The protein coding region of Pitx1 is identical, but there is a tissue-specific loss of expression in the developing pelvic region. This is a gene of large effect.

Knocking out Pitx1 in mice yields reduced hindlimbs and death before birth. Regulatory changes are more focused and specific; cis-acting regulatory changes FTW!

Still need info. What base pairs have changed? Single or multi-step mutations? Same or different events in different populations? Are there hotspots?

Doing fine mapping of the defect: there are some populations that are dimorphic, in which the mutation is not yet fixed. They’ve identified a 20kb interval upstream of Pitx1 that is correlated with the differences. This sequence has been tied to a reporter gene, and it does contain a pelvic enhancer.

Can they reverse the change? Couple the 20kb sequence with a Pitx1 gene, put that in a pelvic-reduced fish, and presto, it restores a full and beautiful pelvis and pelvic spine. They think they have the right region.

Looking at different pelvic-reduced populations suggest that this pelvic control region is the target of many independent mutations. Is the Pitx1 gene predisposed to mutation? Sequence is full of repeats, might be comparable to a fragile site. This is a flexible region of DNA. Four of top ten flexibility scores in the whole stickleback genome are right in that 20kb region. The upstream coding region also exhibits other signatures of selection.

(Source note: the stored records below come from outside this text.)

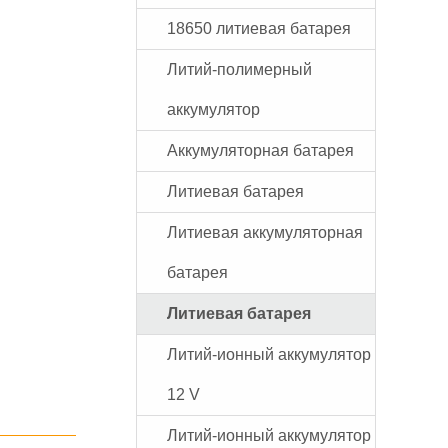
18650 литиевая батарея
Литий-полимерный
аккумулятор
Аккумуляторная батарея
Литиевая батарея
Литиевая аккумуляторная
батарея
Литиевая батарея
Литий-ионный аккумулятор
12 V
Литий-ионный аккумулятор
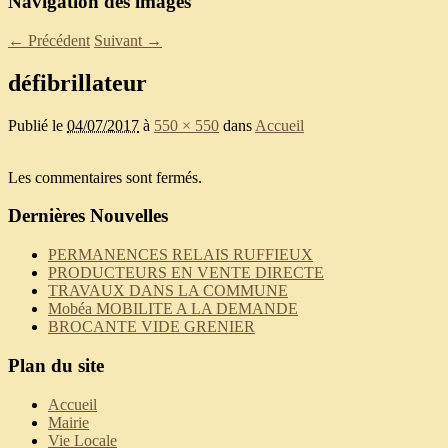
Navigation des images
← Précédent
Suivant →
défibrillateur
Publié le
04/07/2017
à
550 × 550
dans
Accueil
Les commentaires sont fermés.
Dernières Nouvelles
PERMANENCES RELAIS RUFFIEUX
PRODUCTEURS EN VENTE DIRECTE
TRAVAUX DANS LA COMMUNE
Mobéa MOBILITE A LA DEMANDE
BROCANTE VIDE GRENIER
Plan du site
Accueil
Mairie
Vie Locale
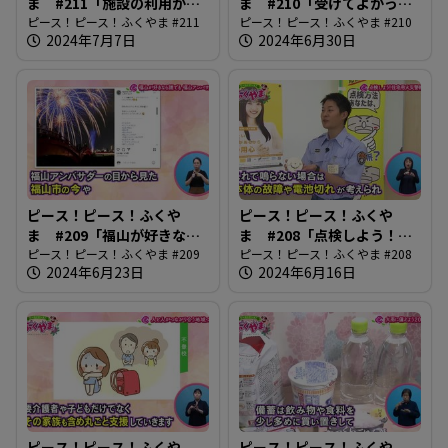
ま #211「施設の利用がス
ま #210「受けてよかった
ムーズに」
ピース！ピース！ふくやま #211
健診」
ピース！ピース！ふくやま #210
2024年7月7日
2024年6月30日
ピース！ピース！ふくや
ピース！ピース！ふくや
ま #209「福山が好きなら
ま #208「点検しよう！住
誰でも 福山アンバサダー」
ピース！ピース！ふくやま #209
宅用火災報知器」
ピース！ピース！ふくやま #208
2024年6月23日
2024年6月16日
ピース！ピース！ふくや
ピース！ピース！ふくや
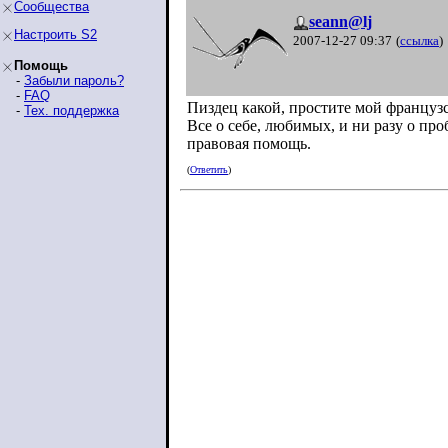
Сообщества
seann@lj
Настроить S2
2007-12-27 09:37
(
ссылка
)
Помощь
-
Забыли пароль?
-
FAQ
Пиздец какой, простите мой француз
-
Тех. поддержка
Все о себе, любимых, и ни разу о про
правовая помощь.
(
Ответить
)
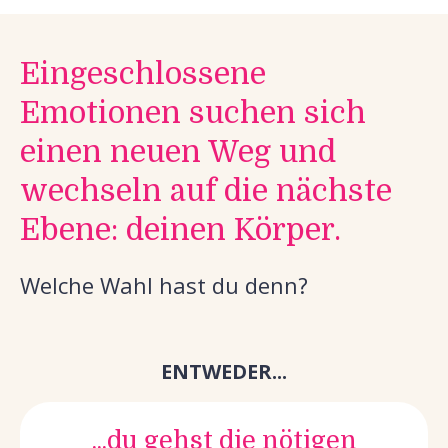
Eingeschlossene
Emotionen suchen sich
einen neuen Weg und
wechseln auf die nächste
Ebene: deinen Körper.
Welche Wahl hast du denn?
ENTWEDER...
...du gehst die nötigen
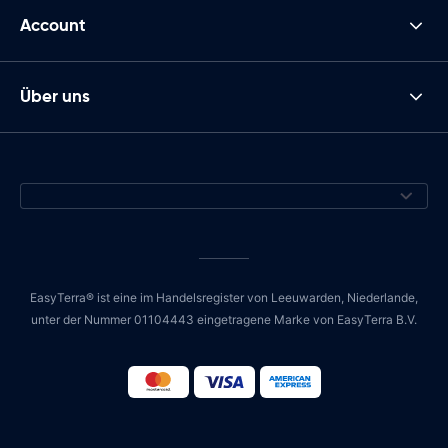
Account
Über uns
EasyTerra® ist eine im Handelsregister von Leeuwarden, Niederlande,
unter der Nummer 01104443 eingetragene Marke von EasyTerra B.V.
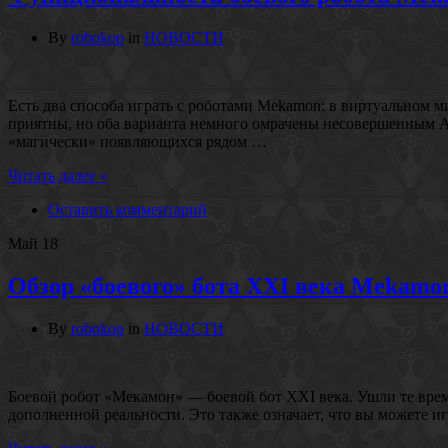
By
robokop
in
НОВОСТИ
Есть два способа играть с роботами Mekamon: в виртуальном 
приятны, но оба варианта немного омрачены несовершенным AR
«магически» появляющихся рядом …
Читать далее »
Оставить комментарий
Май
18
Обзор «боевого» бота XXI века Mekamo
By
robokop
in
НОВОСТИ
Боевой робот «Мекамон» — боевой бот XXI века. Ушли те време
дополненной реальности. Это также означает, что вы можете и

Another trait: armor plates. Marine forms are heavily armored, many freshwater species have reduced armor. Similar crosses have identified a region on one chromosome that accounts for much of the variation. Similar crosses done for skin color.

Pelvice, armor, and pigmentation mutations are all in regulatory genes. Mouse and human mutations in these same genes cause all sorts of severely deleterious effects (again, likely to be regulatory changes, not changes in the genes themselves). They are not knockout mutations in the fish, but only regulatory changes.

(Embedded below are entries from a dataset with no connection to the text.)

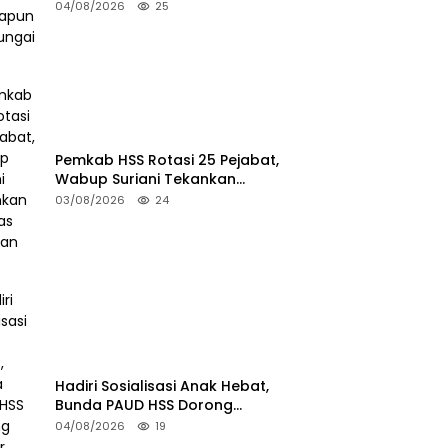
di Sungai HSU
04/08/2026
25
Pemkab HSS Rotasi 25 Pejabat,
Wabup Suriani Tekankan
Kualitas Layanan Publik
03/08/2026
24
Hadiri Sosialisasi Anak Hebat,
Bunda PAUD HSS Dorong
Pelajar Terapkan Kebiasaan
04/08/2026
19
Baik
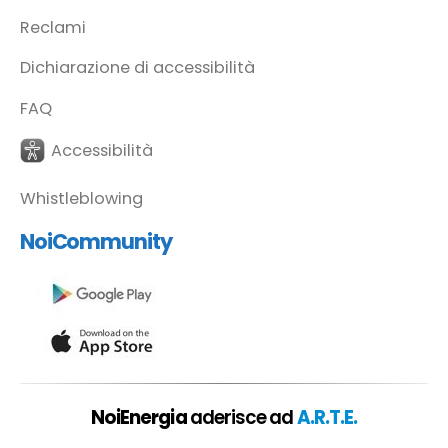
Reclami
Dichiarazione di accessibilità
FAQ
Accessibilità
Whistleblowing
NoiCommunity
NoiEnergia
aderisce ad
A.R.T.E.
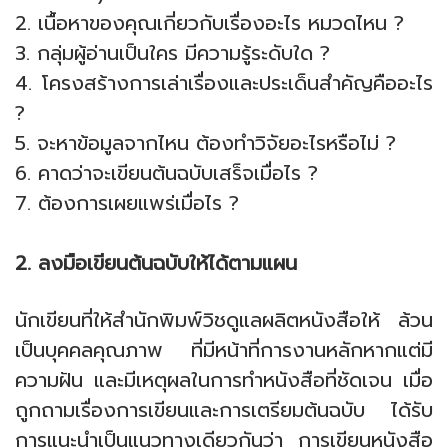
2. เนื้อหาของคุณเกี่ยวกับเรื่องอะไร หมวดไหน ?
3. กลุ่มผู้อ่านเป็นใคร มีความรู้ระดับใด ?
4. โครงสร้างการเล่าเรื่องและประเด็นสำคัญคืออะไร
?
5. จะหาข้อมูลจากไหน ต้องทำวิจัยอะไรหรือไม่ ?
6. คาดว่าจะเขียนต้นฉบับเสร็จเมื่อไร ?
7. ต้องการเผยแพร่เมื่อไร ?
2. ลงมือเขียนต้นฉบับให้ได้ตามแผน
นักเขียนที่ให้สำนักพิมพ์วิชดูแลผลิตหนังสือให้ ล้วน
เป็นบุคคลคุณภาพ ที่มีหน้าที่การงานหลักหากแต่มี
ความฝัน และมีเหตุผลในการทำหนังสือที่ชัดเจน เมื่อ
ถูกถามเรื่องการเขียนและการเตรียมต้นฉบับ ได้รับ
การแนะนำเป็นแนวทางเดียวกันว่า การเขียนหนังสือ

Same genes are involved in independent mutations in stickleback populations — how far might this similarity extend? The genes involved in stickleback pigmentation (kitlg) are also involved in human pigmentation variants. Variations in regulatory regions of kitlg account for 20% of the pigment variation in human populations, and these regions also show signs of selection. Currently injecting constructs with fish regulatory genes into mouse embryos and getting changes in pigmentation.

They’ve mapped many other traits to QTLs in the fish genome, but only 3 have been dug into deeply enough — lots of work left to do!

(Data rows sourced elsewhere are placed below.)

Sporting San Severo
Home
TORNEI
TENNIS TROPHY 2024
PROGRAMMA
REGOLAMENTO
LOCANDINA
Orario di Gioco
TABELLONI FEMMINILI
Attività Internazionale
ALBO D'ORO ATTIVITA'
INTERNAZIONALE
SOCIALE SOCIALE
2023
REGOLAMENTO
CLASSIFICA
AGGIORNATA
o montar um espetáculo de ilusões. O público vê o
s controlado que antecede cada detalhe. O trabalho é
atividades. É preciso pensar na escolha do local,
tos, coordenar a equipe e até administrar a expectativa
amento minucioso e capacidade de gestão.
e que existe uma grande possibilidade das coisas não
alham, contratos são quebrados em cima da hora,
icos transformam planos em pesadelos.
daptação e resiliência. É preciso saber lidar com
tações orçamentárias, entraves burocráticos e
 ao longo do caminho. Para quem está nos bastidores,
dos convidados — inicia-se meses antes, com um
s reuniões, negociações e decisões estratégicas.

Interestingly, marine fish carry a haplotype for the variant alleles used in armor plating and pigmentation at low levels (0.5%-1.0%), and these are subject to selective sweeps in new freshwater populations that drive them to fixation. So we see the same alleles emerging with high frequency in different populations.

Fabulous stuff. I’m struggling to restrain myself from doing a Homer-like gurgle. Mmmm, sticklebacks.